Minerals from Ward's are of two types, hand samples and research mineral samples. They are chosen for their relatively large size and euhedral morphology. There is no information about their chemical composition and really nothing can be assumed about their homogeneity.
An ideal microanalysis standard is free, has large grains, is homogeneous on both a micron and macro scale, and has been characterized by a method in addition to EPMA.
Most materials being considered for EPMA standards fail one or more of these criteria, usually homogeneity is the problem.
The Smithsonian Microbeam Standards are a far superior set of materials because they have been hand picked to identify clean grains, mounted and sigma ratio measured to assess intragrain and intergrain homogeneity, and analyzed by wet chemistry.
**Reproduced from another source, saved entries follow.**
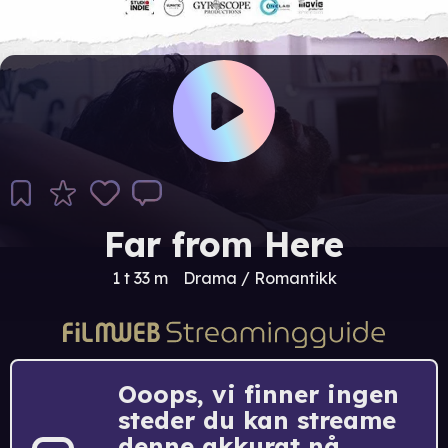
Far from Here
1 t 33 m
Drama / Romantikk
Ooops, vi finner ingen
steder du kan streame
denne akkurat nå.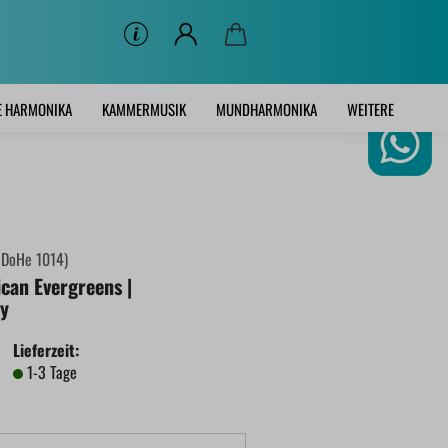
E HARMONIKA
KAMMERMUSIK
MUNDHARMONIKA
WEITERE
:
DoHe 1014
)
can Evergreens |
y
Lieferzeit:
1-3 Tage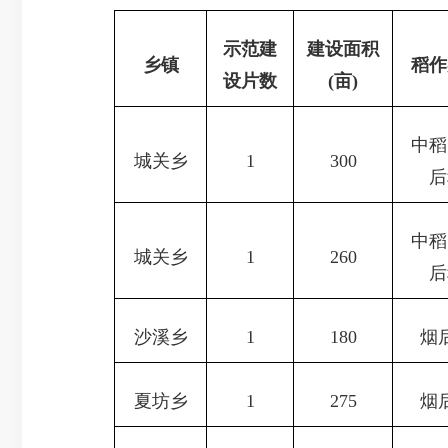
示范建
建设面积
乡镇
稻作
设片数
(亩)
中稻
城关乡
1
300
后
中稻
城关乡
1
260
后
沙溪乡
1
180
烟
夏坊乡
1
275
烟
Some of them are only available as small grains.
The wollastonite that John discusses is probably the best case material. It contains trace/minor Fe, Mn, etc. which is typical of many wollastonites (the crystal structure does not welcome more than trace concentrations of Mg, Fe, etc. compared to the augite and orthopyroxene structures). It may be a decent standard but it really requires a major effort to characterize the material that would be selected for distribution as a standard.
I would expect that the hornblende, like Kakanui hornblende, contains inclusions. That is the reality of natural minerals. That presents a real problem in stating what the composition "is" and issues regarding use of that material as a potential standard.
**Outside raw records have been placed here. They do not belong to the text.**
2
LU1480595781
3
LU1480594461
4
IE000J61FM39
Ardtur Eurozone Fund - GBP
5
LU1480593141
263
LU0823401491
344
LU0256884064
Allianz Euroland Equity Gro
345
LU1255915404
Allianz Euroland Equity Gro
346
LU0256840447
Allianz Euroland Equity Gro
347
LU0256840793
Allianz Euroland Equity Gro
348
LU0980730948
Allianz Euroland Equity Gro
I support exploration of these materials. The ideal set of calibration materials for the geology community is end-member, stoichiometric, homogeneous materials available in large chunks. For example, I use Elba hematite as our primary Fe standard but always include secondary Fe standards in the PFE run. This Elba hematite is probably from the Caltech mineral collection, is not an internationally recognized EPMA standard, but is Fe-rich and homogeneous. The Smithsonian magnetite is an equivalent standard and could be used (the Smithsonian ilmenite is good but contains some inclusions of hematite and other phases). The Rockport fayalite standard likely contains grunerite and magnetite in the mineral separate used for the SMS wet chemical analysis, so it is decent material but the accepted analysis is faulty; this can only be corrected by cleaning the separate and reanalyzing the bulk material.
So the ideal standard setup is to have materials that have the highest element concentration expected in a probe run, but avoiding problem materials (Quartz: beam sensitive, Si peak shift vs. most minerals(?), Corundum: conductivity issues, peak shift, and so on). The accuracy of the calibration is then demonstrated by analysis of accepted standards such as the SMS materials (we use Kakanui hornblende).
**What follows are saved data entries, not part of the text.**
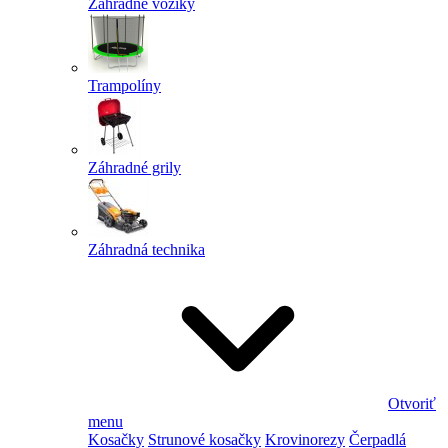
Záhradné vozíky
Trampolíny
Záhradné grily
Záhradná technika
Otvoriť
menu
Kosačky
Strunové kosačky
Krovinorezy
Čerpadlá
The Ward's wollastonite could be a usable standard but I recall seeing BSE zoning in the large pieces. This ultimately, like many materials, disqualifies it because when you crush it for distribution, you have many grains with variation in the chemistry. When a user mounts up 1-2 grains they implicitly assume those grains are the true composition when they probably aren't. This issue is a problem for the commercial standard mounts but notice that they mostly contain end member phases like Sb2S3 which are stoichiometric and homogeneous.
The SMS are free to anyone who requests them. There is material from a larger size fraction that can be requested but that is not necessarily what was used for the wet chemistry, and especially for Kakanui hornblende, the larger fraction has grains with larger inclusion of ilmenite, etc. So there is no easy answer (except synthetic glasses, which I can elaborate on).